Artist Statement
My work often looks at how we speak publicly about our private experiences. Whether that be through how we present ourselves, or how we see ourselves represented by or excluded from the mainstream. I use culturally and historically significant materials including hair, jewelry, found footage, and text to do so. Woven into my work are my interests in adornment, stereotypes, and personal/public narratives.
Sam Fresquez responds to issues of vulnerability and resilience through the lens of gender, examining the rigid and hyper-masculine culture surrounding NASCAR through performance and sculptural installation such as intricately beaded racing flags and fire suits. These fire suits—sturdy, thick, and rigid—are employed by drivers for protection. The racing suits are displayed hung on the wall “until the next race”, and are scaled to fit the artist yet represent the fictional “first Latina NASCAR driver.” The colored glass beads have been methodically placed to create familiar patterns such as flames or surprising slogans like “YASCAR”—drawn from a corporate branding campaign by NASCAR to celebrate Pride Month. The beaded artworks are at once strong and fragile, functional and decorative. Fresquez’s works challenge the rigidity of such binaries and asks the viewer to imagine new societal arrangements that might structure our lives.
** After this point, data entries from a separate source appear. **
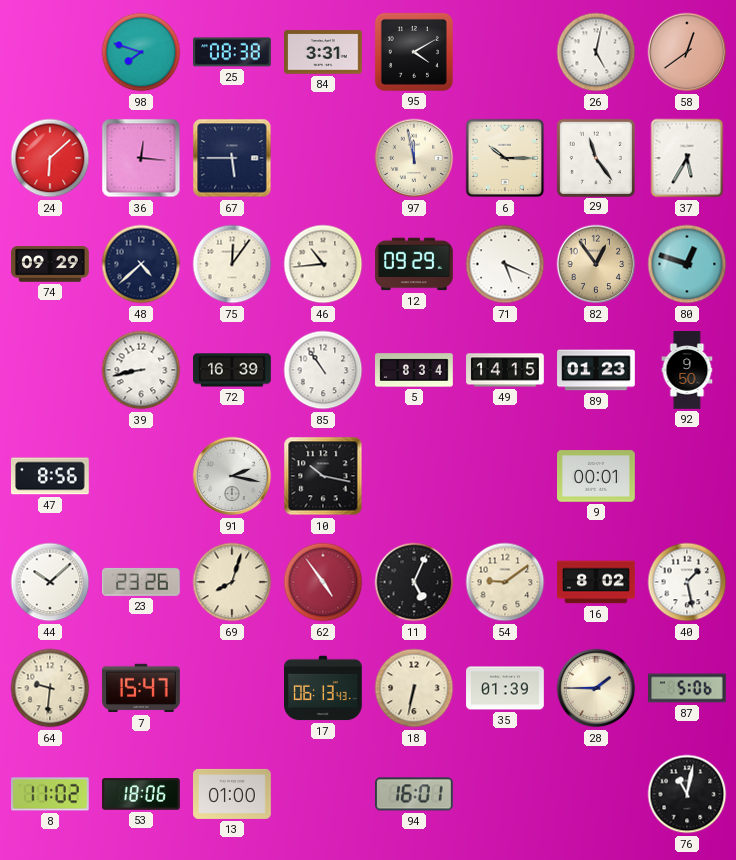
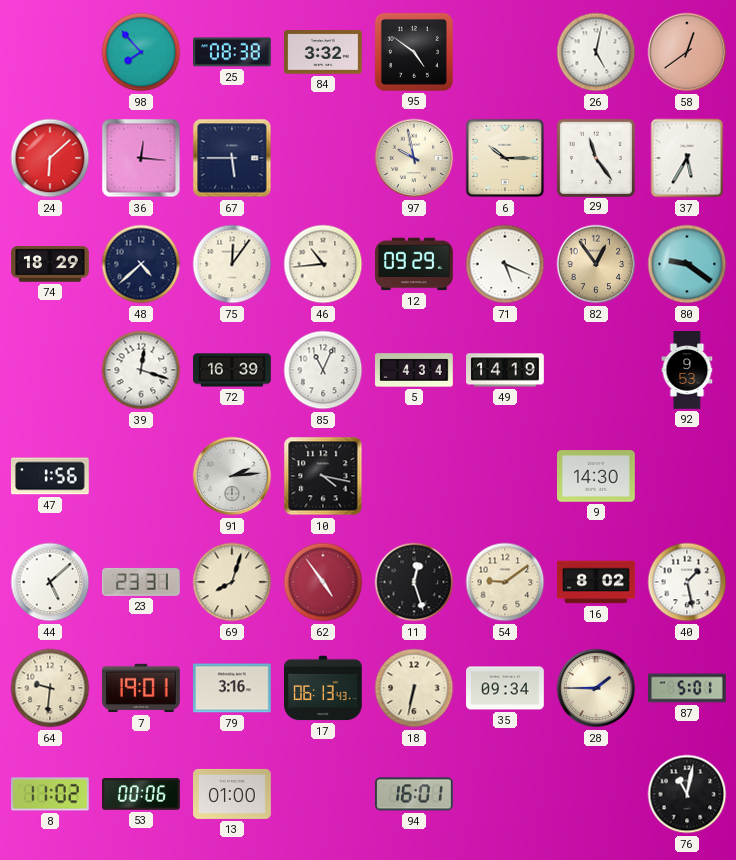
98: 7:48 -> 7:53
84: 3:31 -> 3:32
95: 4:10 -> 4:51
97: 11:58 -> 9:58
74: 09:29 -> 18:29
80: 12:48 -> 9:21
39: 8:43 -> 12:18
85: 10:54 -> 11:04
5: 8:34 -> 4:34
49: 14:15 -> 14:19
89: 01:23 -> none
92: 9:50 -> 9:53
47: 8:56 -> 1:56
91: 2:17 -> 2:14
10: 10:17 -> 4:17
9: 00:01 -> 14:30
44: 10:08 -> 5:08
23: 23:26 -> 23:31
11: 5:04 -> 12:27
7: 15:47 -> 19:01
79: none -> 3:16
35: 01:39 -> 09:34
87: 5:06 -> 5:01
53: 18:06 -> 00:06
(Excerpt from CALA Alliance Press Release, 2022, Alana Hernandez)
Sam Fresquez also collaborates with Merryn Omotayo Alaka to produce immersive spaces that reference rituals of self expression and public representation. Fresquez and Omotayo Alaka construct their intriguing worlds from personal experience: the installation series titled It’s Mine I Bought It, a nod to the Princess Nokia song Mine, both revels in the ways that Black and Brown women wear their hair and rejects the incessant interrogation of these traditions. Fresquez and Omotayo Alaka both acknowledge as formative in their own lives the elaborate rituals of hairdressing, the use of synthetic hair as a facet of self-expression, and the fact that society imposes strict expectations upon the hair and appearance of Black and Brown women in public spaces.
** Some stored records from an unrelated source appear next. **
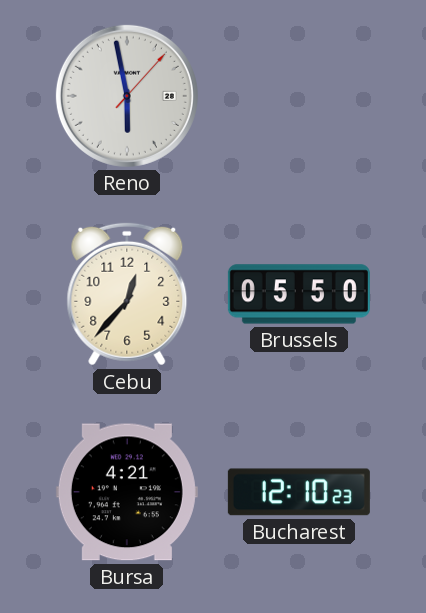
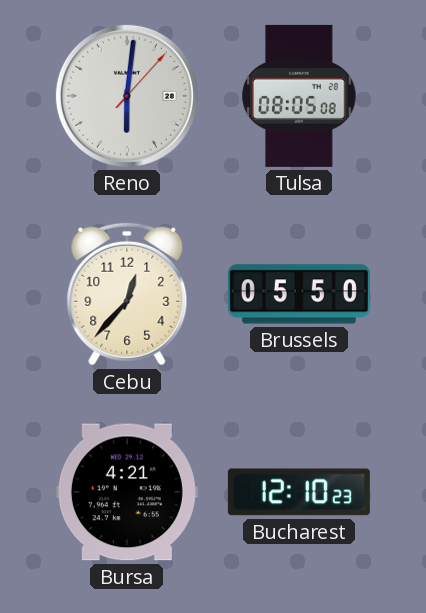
Reno: 5:58 -> 6:01
Tulsa: none -> 08:05
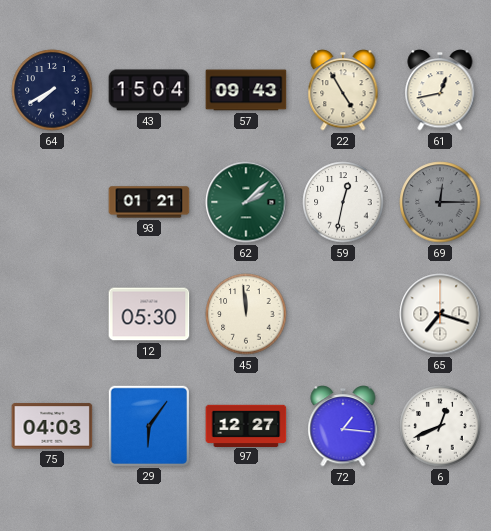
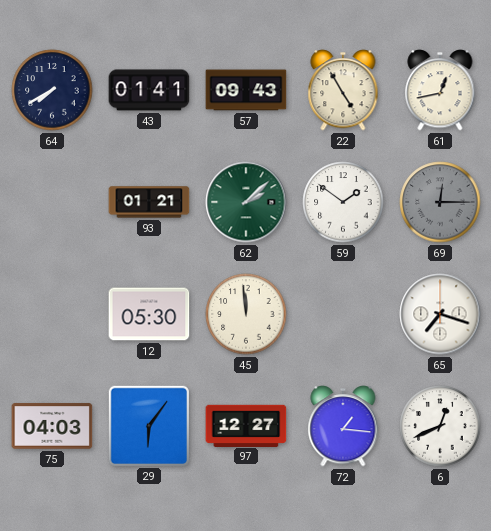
43: 15:04 -> 01:41
59: 12:32 -> 1:51
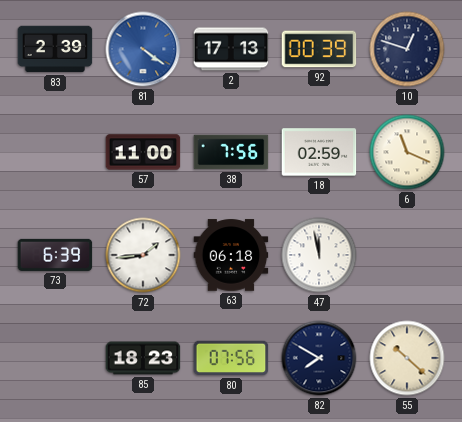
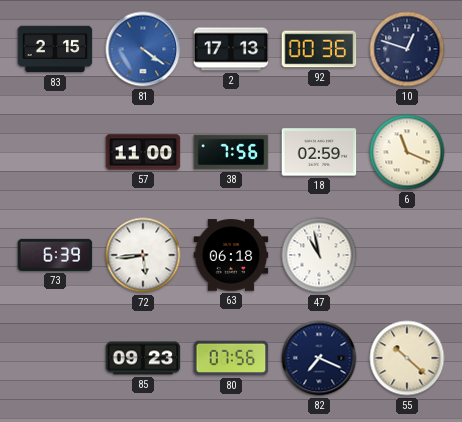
83: 2:39 -> 2:15
92: 00:39 -> 00:36
72: 1:44 -> 5:44
47: 11:58 -> 10:58
85: 18:23 -> 09:23
82: 7:50 -> 7:19
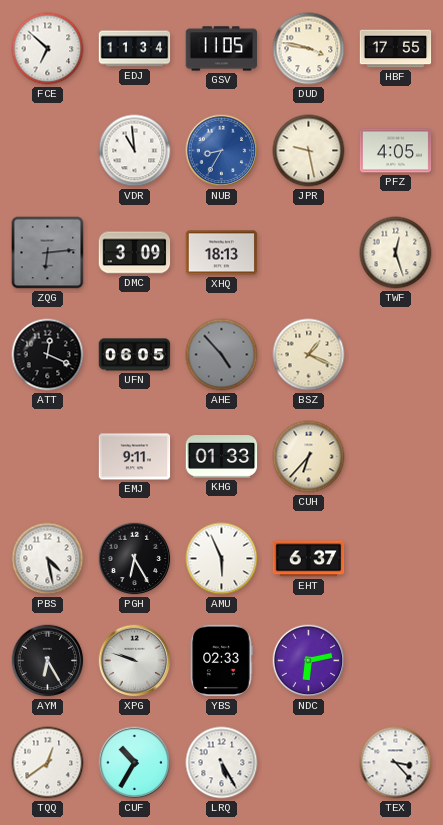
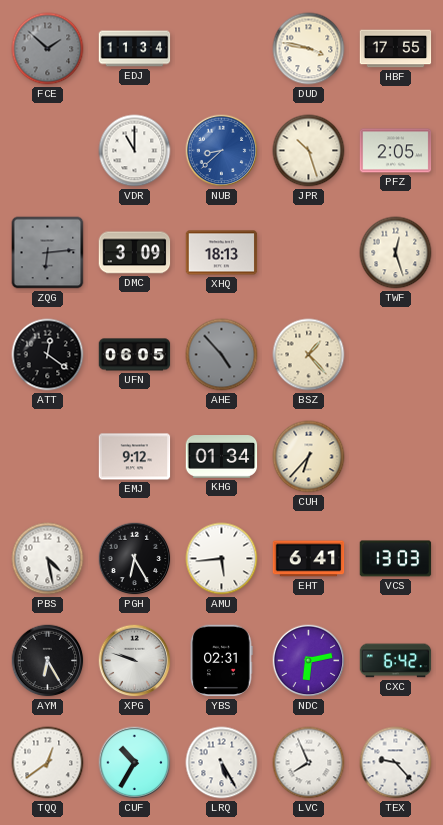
FCE: 6:52 -> 1:52
FCE dial: white -> grey
GSV: 11:05 -> none
VDR: 10:59 -> 11:00
NUB: 8:35 -> 8:38
JPR: 9:28 -> 10:27
PFZ: 4:05 -> 2:05
ATT: 12:19 -> 12:21
BSZ: 1:19 -> 1:23
EMJ: 9:11 -> 9:12
KHG: 01:33 -> 01:34
AMU: 5:56 -> 5:44
EHT: 6:37 -> 6:41
VCS: none -> 13:03
YBS: 02:33 -> 02:31
CXC: none -> 6:42
LVC: none -> 7:56
TEX: 3:23 -> 9:23
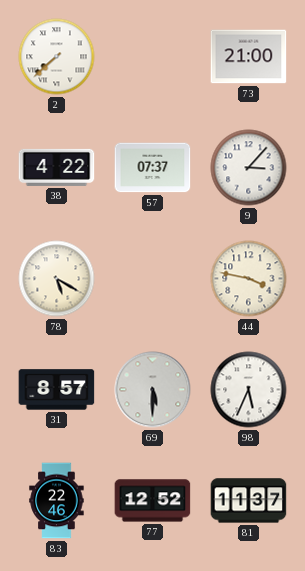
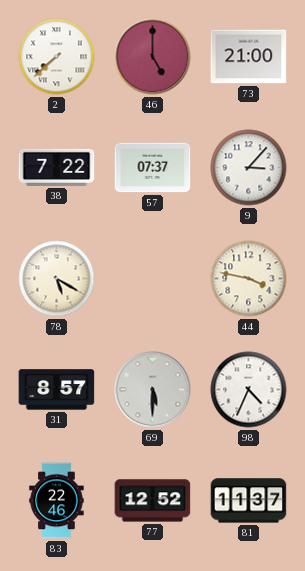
46: none -> 5:00
38: 4:22 -> 7:22
98: 5:34 -> 4:34
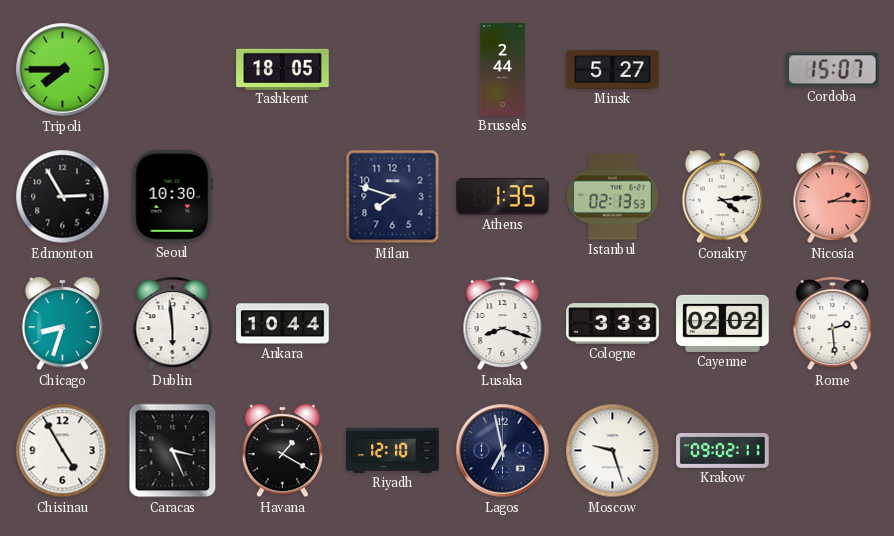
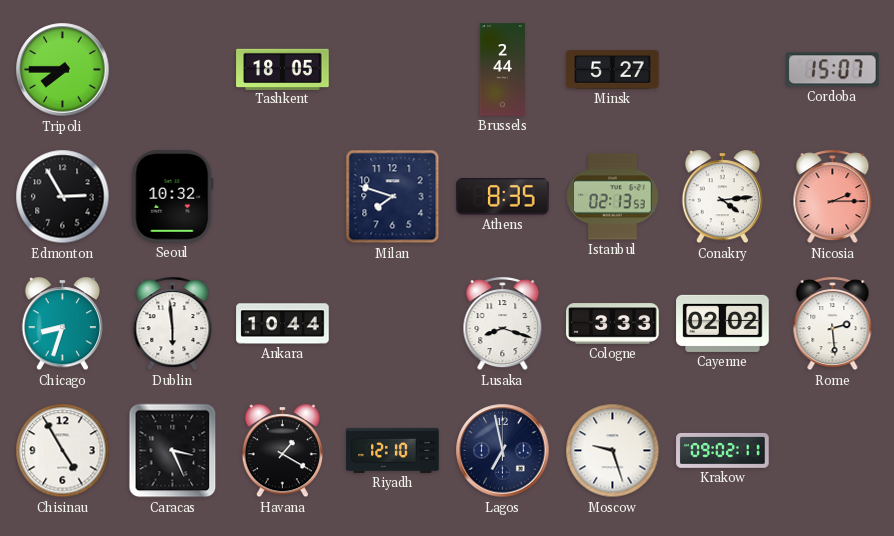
Seoul: 10:30 -> 10:32
Athens: 1:35 -> 8:35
In considering their installation of multiple floor-length suspensions of synthetic hair, each meticulously gathered into tassel, bubble, and chandelier forms, Omotayo Alaka says, “Because of the scale and material, we are hoping that viewers have a physical relationship with the sculptures…we want the feminine body to be represented and seen here.” These representative objects tend to transform a space, says Fresquez, “They become a landscape, and it really becomes its own world.”